4 Implementation and Results Validation

Compliance checking system has been implemented in a real case scenario to examine its validity and efficiency. For this purpose, a previously generated BIM model of the design of a new development has been utilized. The case study design model has been provided by Skanska UK Ltd, where the development has been designed to achieve a BREEAM ‘excellent’ rating.

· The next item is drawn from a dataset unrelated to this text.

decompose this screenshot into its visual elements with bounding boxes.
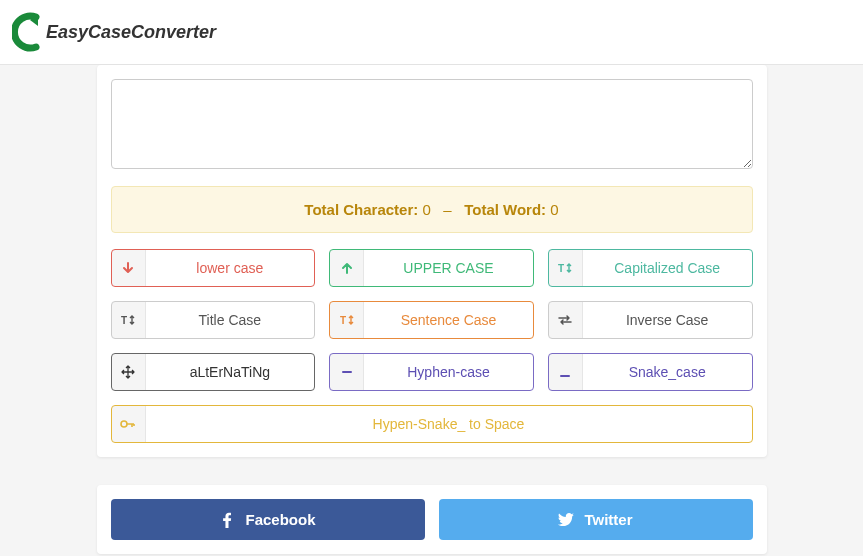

Figure 4 shows a screenshot of system implementation, in this figure, there is a window of user interaction and additional information requirements that need to be added before running the compliance check. Once added, the system scans the provided BIM model, and in the logical structured process, the system checks the model against compliance requirements (the decision tree is shown in the figure) and finally, the results are reported in a form of credit for compliance with each BREEAM criteria.

Fig. 4.
figure 4

System implementation results

5 Conclusion

The developed automated compliance checking process proof to have some limitations. Mainly, because the standard data format IFC lacks representations of all objects attributes needed for compliance checking. As a result, additional data is needed to enrich the current data model and to make it compatible with compliance requirements. When applying the process on a real case study for validation purpose. The process shows its validity and reliability and correct results were obtained as verified by a comparison with the traditional BRREAM assessment method.

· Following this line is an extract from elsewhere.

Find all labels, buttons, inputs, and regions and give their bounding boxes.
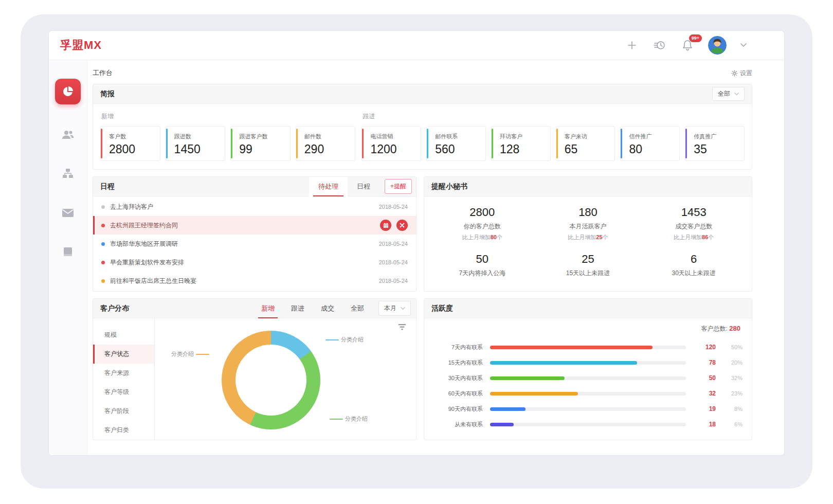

The key feature of the developed approach is its ability to collect together the compliance information and use it directly as enrichment to the existing BIM model (IFC file). To this end, the developed system shows significant merits in terms of its ability to exploit a considerable amount of knowledge present in a BIM model, but interacting with assessors is still fundamental to close the loop of compliance checking as shown in Fig. 5. The quantitative representation analysis of compliance checking processes reveals that around half of the compliance requirements need to be addressed by the user and hence human interaction with the system is still required to add the missing domains of data to the IFC. Much of the required data is related to checks on supporting documentation i.e. contracts, and other documentations which are not within the scope of the current IFC.

Fig. 5.
figure 5

Quantitative representation of compliance checking process

Nevertheless, even in these cases the system facilitates the compliance analysis by providing the user with the list of data that is needed for every decision. This enables the users to be able to visualise the effects of entered data on the final results.

The goal of user engagement is to provide additional pieces of information that can be helpful to proceed with running the compliance checking application automatically. To facilitate the user engagement, a user interface has been developed with a user- friendly interface. And to ensure that the information is consistent terminology and compatible with the rule engine requirements, additional features has been added to the user interface to constrain the data input process

Since the process still requires user engagement, the process is still not fully-automated. The next stage of the development will involve integrating the current outcome with building simulation tools to enrich the functionality of the semi-automated process. Although automating compliance checking is very difficult to achieve, but this development could open future opportunities for more coherent development to promote efficient compliance checking throughout buildings’ life cycle.